# Preparing data for training

## Peprocessing functions

The loading function is dataset dependant, and is `lidar_hd_pre_transform` by default. The function takes points loaded from a LAS file via pdal as input, and returns a `pytorch_geometric.Data` object following the standard naming convention of `pytorch_geometric`, plus a list of features names for later use in transforms. In the loading function, the return number and color information (RGBI) are scaled to 0-1 interval, a NDVI and an average color ((R+G+B)/3) dimension are created, and points that may be occluded (as indicated by higher return number) have their color set to 0.

Customization: You may want to implement your own logic (e.g. with custom, additional features) in directory `points_pre_transform`. It then needs to be referenced similarly to `lidar_hd_pre_transform`. 

The loading function is designed for the French Lidar HD data provided by IGN (see [the official page](https://geoservices.ign.fr/lidarhd) - link in French). Note that the clouds are shared without color information, and should be colorized (RGB+Infrared) to use myria3d. The [open-source ign-pdal-tools library](https://pypi.org/project/ign-pdal-tools/) is a convenient toolkit that can be used to colorize the raw clouds with IGN aerial imagery (see function 'pdaltools.color.color(...)').

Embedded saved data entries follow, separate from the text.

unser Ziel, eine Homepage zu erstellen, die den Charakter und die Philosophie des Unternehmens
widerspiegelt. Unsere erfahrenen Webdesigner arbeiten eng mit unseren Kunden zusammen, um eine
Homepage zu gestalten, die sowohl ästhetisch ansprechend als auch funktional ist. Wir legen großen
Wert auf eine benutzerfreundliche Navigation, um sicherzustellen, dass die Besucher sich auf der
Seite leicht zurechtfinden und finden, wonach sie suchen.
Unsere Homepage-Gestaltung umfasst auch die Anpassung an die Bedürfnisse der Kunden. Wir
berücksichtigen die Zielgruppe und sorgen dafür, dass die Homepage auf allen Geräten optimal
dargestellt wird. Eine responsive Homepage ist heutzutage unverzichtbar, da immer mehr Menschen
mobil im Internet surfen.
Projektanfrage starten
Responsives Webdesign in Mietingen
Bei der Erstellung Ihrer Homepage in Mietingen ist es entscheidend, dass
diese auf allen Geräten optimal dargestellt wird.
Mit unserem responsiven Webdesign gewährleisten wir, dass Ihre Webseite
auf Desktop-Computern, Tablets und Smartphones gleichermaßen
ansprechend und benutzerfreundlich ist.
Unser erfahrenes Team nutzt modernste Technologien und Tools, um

Customization: If you use a different classification (e.g. additional classes), you will need to create a `dataset_description` configuration (similar to `configs/dataset_description/20220607_151_dalles_proto.yaml`).

Additionnaly, you can control cloud sampling parameters via two configurations:
- `configs/datamodule/transforms/preparations/points_budget.yaml`: (defaut) allows variable cloud size within lower and higher boundaries. 
- `configs/datamodule/transforms/preparations/fixed_num_points.yaml`: (alternative) samples all clouds to a fixed size, allowing for duplicated points.


## Preparing the dataset

To perform a training, you will need to specify these parameters in the datamodule config group:
- `data_dir`: path to a directory in which a set of LAS files are stored. Clouds must be nested in subdirectories named according to their spli: train, val, or test.
- `split_csv_path`: path to a CSV file with schema `basename,split`, specifying a train/val/test spit for your data.

Under the hood, the path of each LAS file will be reconstructed like this: '{data_dir}/{split}/{basename}'.

Large input point clouds need to be divided in smaller clouds that can be digested by segmentation models. We found that a receptive field of 50m x 50m was a good balance between context and memory intensity. The division is performed once, to avoid loading large file in memory multiple times during training.

To be able to read the lidar files, an EPSG is needed. If the files don't all specify an EPSG in their metadata, it should be given as a parameter with `datamodule.epsg=...` 

After division, the smaller clouds are preprocessed (i.e. selection of specific LAS dimensions, on-the-fly creation of dimensions) and regrouped into a single HDF5 file whose path is specified via the `datamodule.hdf5_file_path` parameter. 

The HDF5 dataset is created at training time. It should only happens once. Once this is done, you do not need sources anymore, and simply specifying the path to the HDF5 dataset is enough (there is no need for data_dir or split_csv_path parameters anymore).

It's also possible to create the hdf5 file without training any model: just fill the `datamodule.hdf5_file_path` parameter as before to specify the file path, but use `task=create_hdf5` instead of `task=fit`.


## Getting started quickly with a toy dataset

A LAS file is provided as part of the test suite. It can be turned into a small, training-ready dataset to get started with the package. 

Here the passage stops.